Forum Discussion
Ashok42470
Feb 20, 2025Copper Contributor
Need assistance on KQL query for pulling AKS Pod logs
I am trying to pull historical pod logs using below kql query. Looks like joining the tables; containerlog and KubePodInventory didn't go well as i see lot of duplicates in the output.
ContainerLog
//| project TimeGenerated, ContainerID, LogEntry
| join kind= inner (
KubePodInventory
| where ServiceName == "<<servicename>>"
)
on ContainerID
| project TimeGenerated, Namespace, ContainerID, ServiceName, LogEntrySource, LogEntry, Name1
| sort by TimeGenerated asc
Can someone suggest a better query?
Take this:
ContainerLog | join kind=inner ( KubePodInventory | where ServiceName == "<<servicename>>" ) on ContainerID | project TimeGenerated, Namespace, ContainerID, ServiceName, LogEntrySource, LogEntry, Name1 | distinct TimeGenerated, Namespace, ContainerID, ServiceName, LogEntrySource, LogEntry, Name1 | sort by TimeGenerated asc
- lucheteSteel Contributor
Hi Ashok42470,
The join between ContainerLog and KubePodInventory is causing duplicates because you're not filtering enough. To avoid duplicates, try adding the PodName or ContainerName as an additional filter in the join condition. You can also consider using summarize to aggregate the logs per pod/container if needed.

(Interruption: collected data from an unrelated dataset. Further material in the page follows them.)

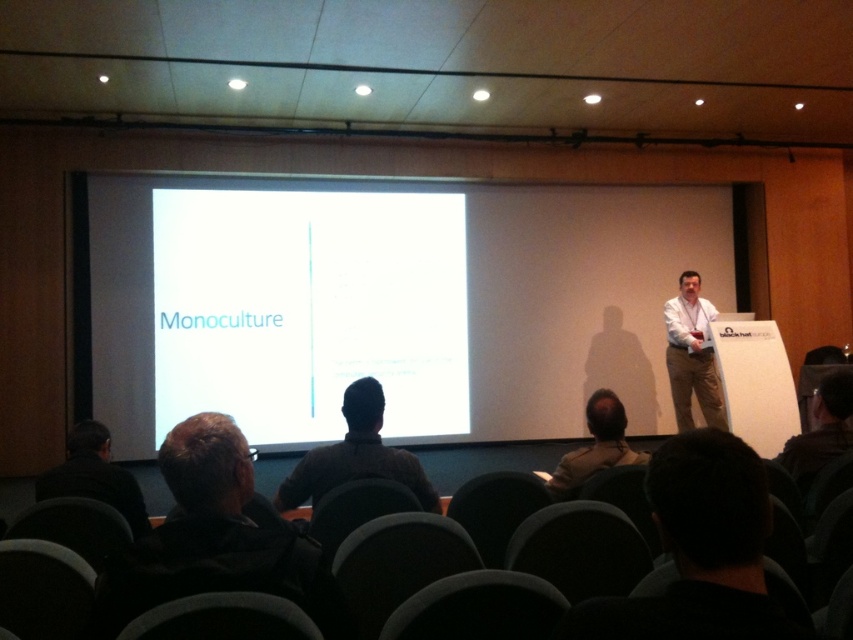 Can you confirm if white matte projection screen at center is positioned to the right of dark gray jacket at lower left?

In fact, white matte projection screen at center is to the left of dark gray jacket at lower left.

Is point (524, 416) farther from camera compared to point (248, 490)?

Yes, it is.

Which is behind, point (672, 216) or point (247, 445)?

Positioned behind is point (672, 216).

Locate an element on the screen. The width and height of the screenshot is (853, 640). white matte projection screen at center is located at coordinates (387, 305).

Can you confirm if khaki cotton pants at right is shorter than dark gray shirt at lower left?

No.

The height and width of the screenshot is (640, 853). Identify the location of khaki cotton pants at right. (691, 355).

Image resolution: width=853 pixels, height=640 pixels. What do you see at coordinates (691, 355) in the screenshot?
I see `khaki cotton pants at right` at bounding box center [691, 355].

In order to click on khaki cotton pants at right in this screenshot , I will do `click(691, 355)`.

What are the coordinates of `white matte projection screen at center` in the screenshot? It's located at (387, 305).

Can you confirm if white matte projection screen at center is bigger than khaki cotton pants at right?

Incorrect, white matte projection screen at center is not larger than khaki cotton pants at right.

Does point (688, 200) come farther from viewer compared to point (668, 342)?

Yes, point (688, 200) is behind point (668, 342).

Locate an element on the screen. The image size is (853, 640). white matte projection screen at center is located at coordinates (387, 305). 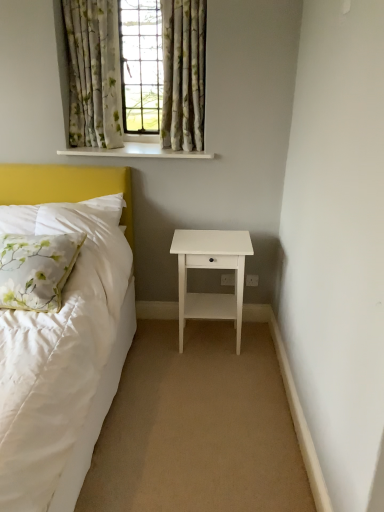 Question: From a real-world perspective, relative to white glossy window sill at upper center, is white glossy nightstand at lower right vertically above or below?

Choices:
 (A) above
 (B) below

Answer: (B)

Question: Relative to white glossy window sill at upper center, is white glossy nightstand at lower right in front or behind?

Choices:
 (A) front
 (B) behind

Answer: (A)

Question: Considering the real-world distances, which object is closest to the white glossy window sill at upper center?

Choices:
 (A) floral fabric curtains at upper center, which is counted as the 2th curtain, starting from the right
 (B) floral fabric curtain at upper center
 (C) white floral fabric pillow at left
 (D) beige carpet at lower center
 (E) floral fabric curtains at upper center, which appears as the 1th curtain when viewed from the right

Answer: (B)

Question: Which object is positioned farthest from the floral fabric curtains at upper center, which appears as the 1th curtain when viewed from the right?

Choices:
 (A) beige carpet at lower center
 (B) floral fabric curtain at upper center
 (C) white floral fabric pillow at left
 (D) floral fabric curtains at upper center, which is counted as the 2th curtain, starting from the right
 (E) white glossy window sill at upper center

Answer: (A) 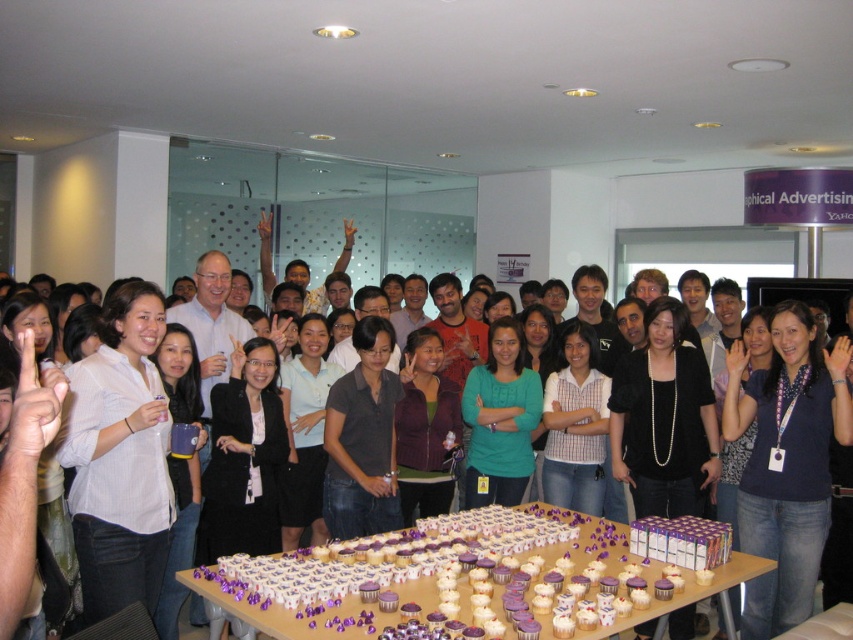 Which is above, white cardboard table at center or blue fabric shirt at center?

blue fabric shirt at center is above.

Between white cardboard table at center and blue fabric shirt at center, which one appears on the left side from the viewer's perspective?

From the viewer's perspective, white cardboard table at center appears more on the left side.

Is point (469, 548) closer to viewer compared to point (831, 420)?

Yes.

Locate an element on the screen. The image size is (853, 640). white cardboard table at center is located at coordinates (473, 579). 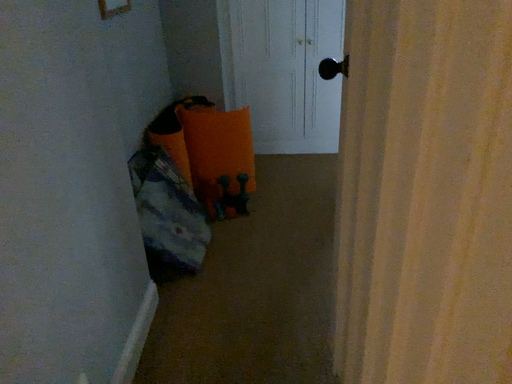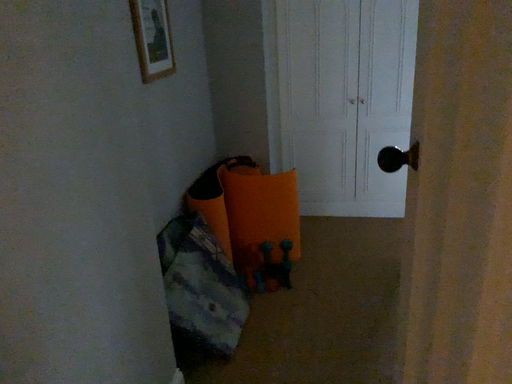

Here’s an adjusted query:
ContainerLog | join kind= inner ( KubePodInventory | where ServiceName == "<<servicename>>" ) on $left.ContainerID == $right.ContainerID | project TimeGenerated, Namespace, ContainerID, ServiceName, LogEntrySource, LogEntry, Name1 | summarize Logs = make_list(LogEntry) by ContainerID, TimeGenerated, ServiceName, Namespace | sort by TimeGenerated asc
In this case the query groups the logs per container and should remove duplicates.
Give it a try and let me know how it goes.
Regards!
- Ashok42470Copper Contributor
Thanks for the reply luchete. The reason i am giving service name; pods are ephemeral right, sometimes i had to pull the logs for the pods that were already killed whose name i may not know.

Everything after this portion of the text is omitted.